Les demandeurs saisissent la juridiction néerlandaise en raison de l’atteinte aux droits d’auteur par la mise à disposition ou la reproduction de livres électroniques. En particulier, les demandeurs estiment que par le biais du club de lecture mis en place par les défendeurs, ces derniers effectuent une communication au public non autorisée de livres électroniques.

 

La juridiction de renvoi considère que les livres en cause doivent être qualifiés d’œuvre au sens de la directive 2001/29, et que l’offre proposée par les défendeurs ne constitue pas une communication au public des œuvres au sens de cette même directive.
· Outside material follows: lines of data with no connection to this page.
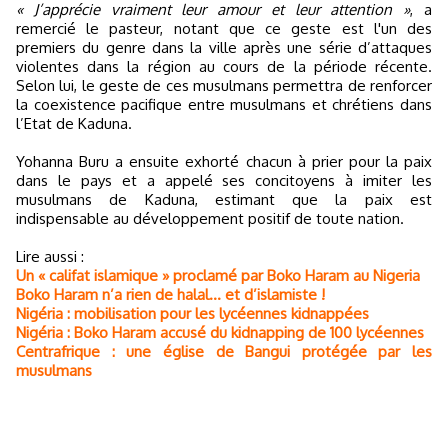
« J’apprécie vraiment leur amour et leur attention »
, a
remercié le pasteur, notant que ce geste est l'un des
premiers du genre dans la ville après une série d’attaques
violentes dans la région au cours de la période récente.
Selon lui, le geste de ces musulmans permettra de renforcer
la coexistence pacifique entre musulmans et chrétiens dans
l’Etat de Kaduna.
Yohanna Buru a ensuite exhorté chacun à prier pour la paix
dans le pays et a appelé ses concitoyens à imiter les
musulmans de Kaduna, estimant que la paix est
indispensable au développement positif de toute nation.
Lire aussi :
Un « califat islamique » proclamé par Boko Haram au Nigeria
Boko Haram n’a rien de halal... et d’islamiste !
Nigéria : mobilisation pour les lycéennes kidnappées
Nigéria : Boko Haram accusé du kidnapping de 100 lycéennes
Centrafrique : une église de Bangui protégée par les
musulmans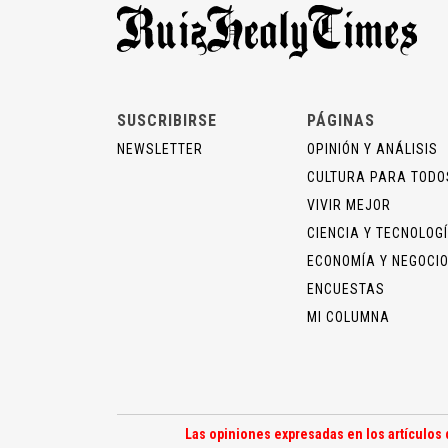
SUSCRIBIRSE
PÁGINAS
NEWSLETTER
OPINIÓN Y ANÁLISIS
CULTURA PARA TODO
VIVIR MEJOR
CIENCIA Y TECNOLOG
ECONOMÍA Y NEGOCI
ENCUESTAS
MI COLUMNA
Las opiniones expresadas en los artículos 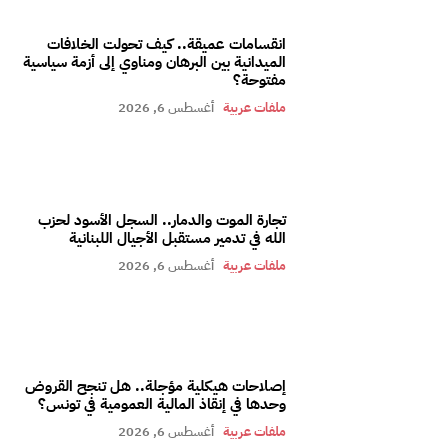
انقسامات عميقة.. كيف تحولت الخلافات
الميدانية بين البرهان ومناوي إلى أزمة سياسية
مفتوحة؟
ملفات عربية
أغسطس 6, 2026
تجارة الموت والدمار.. السجل الأسود لحزب
الله في تدمير مستقبل الأجيال اللبنانية
ملفات عربية
أغسطس 6, 2026
إصلاحات هيكلية مؤجلة.. هل تنجح القروض
وحدها في إنقاذ المالية العمومية في تونس؟
ملفات عربية
أغسطس 6, 2026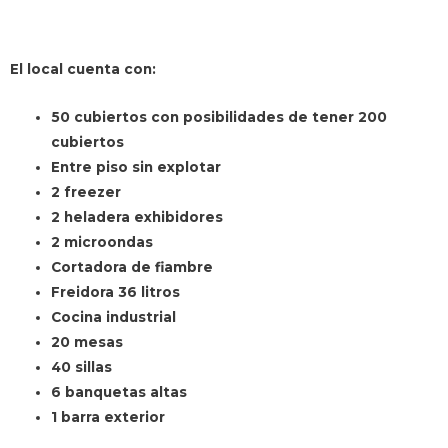
El local cuenta con:
50 cubiertos con posibilidades de tener 200
cubiertos
Entre piso sin explotar
2 freezer
2 heladera exhibidores
2 microondas
Cortadora de fiambre
Freidora 36 litros
Cocina industrial
20 mesas
40 sillas
6 banquetas altas
1 barra exterior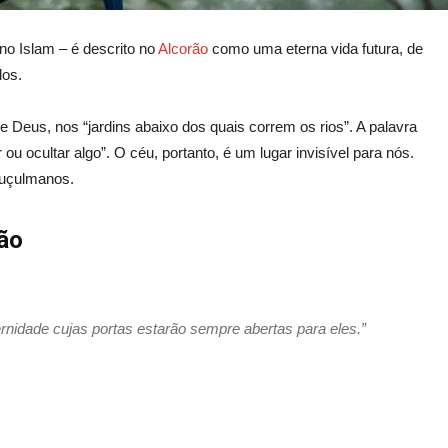
o Islam – é descrito no
Alcorão
como uma eterna vida futura, de
dos.
e Deus, nos “jardins abaixo dos quais correm os rios”. A palavra
ou ocultar algo”. O céu, portanto, é um lugar invisível para nós.
muçulmanos.
ão
ernidade cujas portas estarão sempre abertas para eles.”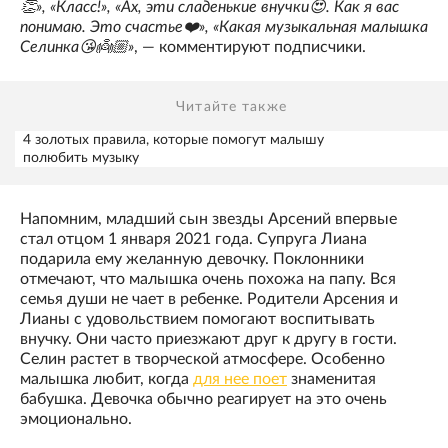
👏», «Класс!», «Ах, эти сладенькие внучки😍. Как я вас
понимаю. Это счастье❤️», «Какая музыкальная малышка
Селинка😘👼🏼»
, — комментируют подписчики.
Читайте также
4 золотых правила, которые помогут малышу
полюбить музыку
Напомним, младший сын звезды Арсений впервые
стал отцом 1 января 2021 года. Супруга Лиана
подарила ему желанную девочку. Поклонники
отмечают, что малышка очень похожа на папу. Вся
семья души не чает в ребенке. Родители Арсения и
Лианы с удовольствием помогают воспитывать
внучку. Они часто приезжают друг к другу в гости.
Селин растет в творческой атмосфере. Особенно
малышка любит, когда
для нее поет
знаменитая
бабушка. Девочка обычно реагирует на это очень
эмоционально.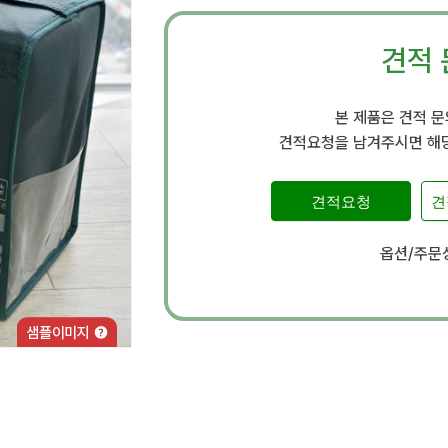
견적 
본 제품은 견적 
견적요청을 남겨주시면 해당
견적요청
견
옵션/주문상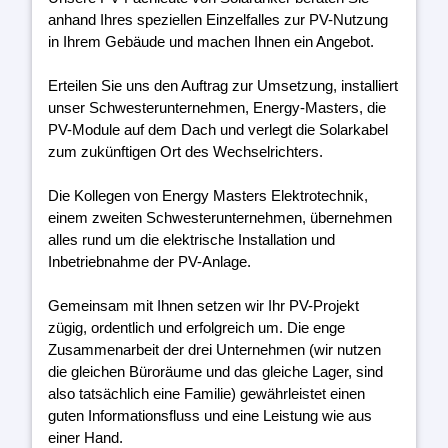
anhand Ihres speziellen Einzelfalles zur PV-Nutzung
in Ihrem Gebäude und machen Ihnen ein Angebot.
Erteilen Sie uns den Auftrag zur Umsetzung, installiert
unser Schwesterunternehmen, Energy-Masters, die
PV-Module auf dem Dach und verlegt die Solarkabel
zum zukünftigen Ort des Wechselrichters.
Die Kollegen von Energy Masters Elektrotechnik,
einem zweiten Schwesterunternehmen, übernehmen
alles rund um die elektrische Installation und
Inbetriebnahme der PV-Anlage.
Gemeinsam mit Ihnen setzen wir Ihr PV-Projekt
zügig, ordentlich und erfolgreich um. Die enge
Zusammenarbeit der drei Unternehmen (wir nutzen
die gleichen Büroräume und das gleiche Lager, sind
also tatsächlich eine Familie) gewährleistet einen
guten Informationsfluss und eine Leistung wie aus
einer Hand.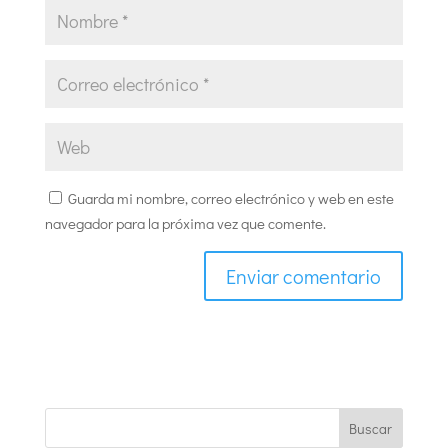
Guarda mi nombre, correo electrónico y web en este
navegador para la próxima vez que comente.
Buscar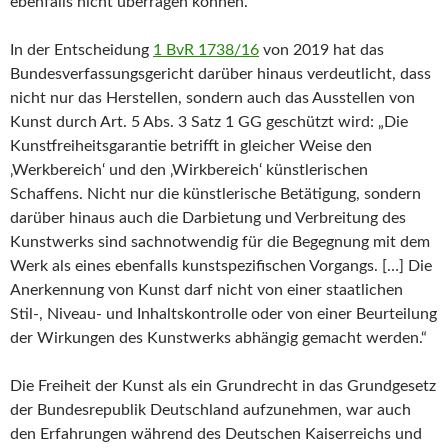
ebenfalls nicht überragen können.
In der Entscheidung
1 BvR 1738/16
von 2019 hat das
Bundesverfassungsgericht darüber hinaus verdeutlicht, dass
nicht nur das Herstellen, sondern auch das Ausstellen von
Kunst durch Art. 5 Abs. 3 Satz 1 GG geschützt wird: „Die
Kunstfreiheitsgarantie betrifft in gleicher Weise den
‚Werkbereich‘ und den ‚Wirkbereich‘ künstlerischen
Schaffens. Nicht nur die künstlerische Betätigung, sondern
darüber hinaus auch die Darbietung und Verbreitung des
Kunstwerks sind sachnotwendig für die Begegnung mit dem
Werk als eines ebenfalls kunstspezifischen Vorgangs. […] Die
Anerkennung von Kunst darf nicht von einer staatlichen
Stil-, Niveau- und Inhaltskontrolle oder von einer Beurteilung
der Wirkungen des Kunstwerks abhängig gemacht werden.“
Die Freiheit der Kunst als ein Grundrecht in das Grundgesetz
der Bundesrepublik Deutschland aufzunehmen, war auch
den Erfahrungen während des Deutschen Kaiserreichs und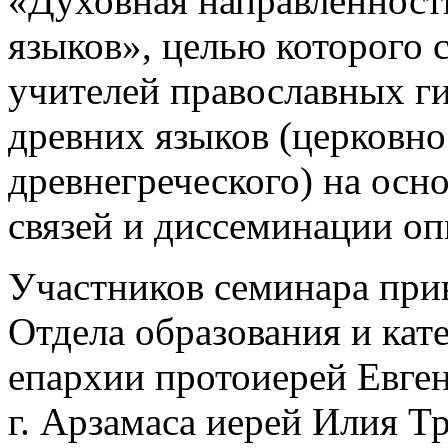
«Духовная направленност
языков», целью которого
учителей православных г
древних языков (церковно
древнегреческого) на ос
связей и диссеминации оп
Участников семинара при
Отдела образования и ка
епархии протоиерей Евге
г. Арзамаса иерей Илия Т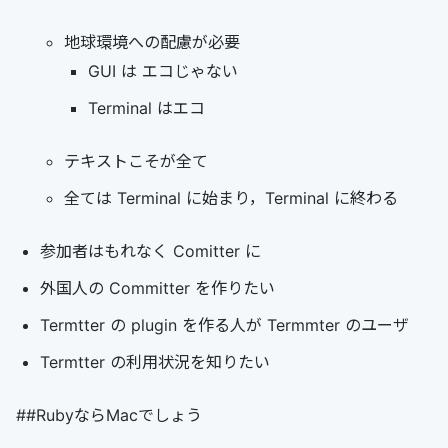
地球環境への配慮が必要
GUI は エコじゃない
Terminal はエコ
テキストこそが全て
全ては Terminal に始まり，Terminal に終わる
参加者はもれなく Comitter に
外国人の Committer を作りたい
Termtter の plugin を作る人が Termmter のユーザ
Termtter の利用状況を知りたい
##RubyならMacでしょう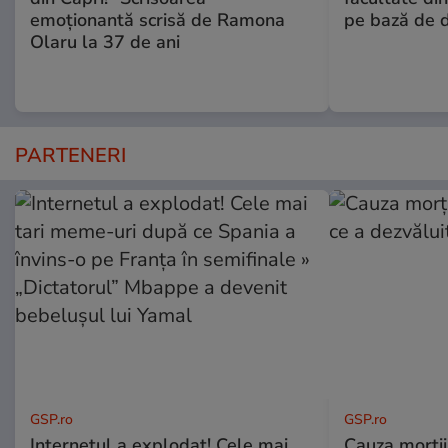
emoționantă scrisă de Ramona
pe bază de 
Olaru la 37 de ani
PARTENERI
GSP.ro
GSP.ro
Internetul a explodat! Cele mai
Cauza morții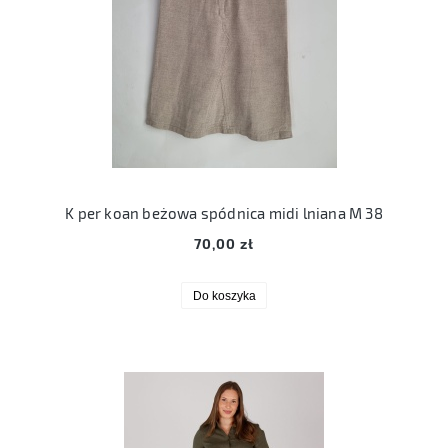
K per koan beżowa spódnica midi lniana M 38
70,00 zł
Do koszyka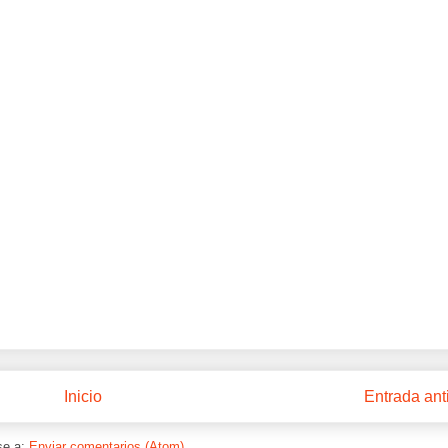
Inicio
Entrada ant
se a:
Enviar comentarios (Atom)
La juridiction sursoit toutefois à statuer et pose des questions préjudicielles afin d’interroger la Cour de Justice de l’Union Européenne.

 

Question préjudicielle : L’une des questions posées est notamment celle de savoir si toute forme de distribution au public de l’original d’une œuvre ou d’une copie au sens de l’article 4 de la directive [2001/29] comprend la mise à disposition pour l’usage, à distance, par téléchargement, pour un temps illimité, de livres électroniques moyennant le paiement d’un prix destiné à permettre au titulaire du droit d’auteur de recevoir une rémunération qui correspond à la valeur économique de la copie de l’œuvre.

 

Solution : « La fourniture au public par téléchargement, pour un usage permanent, d’un livre électronique relève de la notion de « communication au public » et, plus particulièrement, de celle de  « mise à disposition du public [des] œuvres [des auteurs] de manière que chacun puisse y avoir accès de l’endroit et au moment qu’il choisit individuellement », au sens de l’article 3, paragraphe 1, de la directive 2001/29/CE du Parlement européen et du Conseil, du 22 mai 2001, sur l’harmonisation de certains aspects du droit d’auteur et des droits voisins dans la société de l’information ».

 

Appréciation : La CJUE considère que la fourniture de livres électroniques par téléchargement et pour un usage permanent constitue une communication électronique au sens de la directive 2001/29.

Cette position est justifiée par le fait que les copies dématérialisées de livres électroniques ne se détériorent pas avec l’usage, de sorte que celles-ci constituent des substituts parfaits de copies neuves sur le marché de l’occasion.

Cette jurisprudence pourrait s’étendre à d’autres types de biens dématérialisés, tels que les jeux vidéos, alors même que le TGI de Paris a considéré en septembre dernier que des jeux achetés sur une plateforme pouvaient être revendus librement.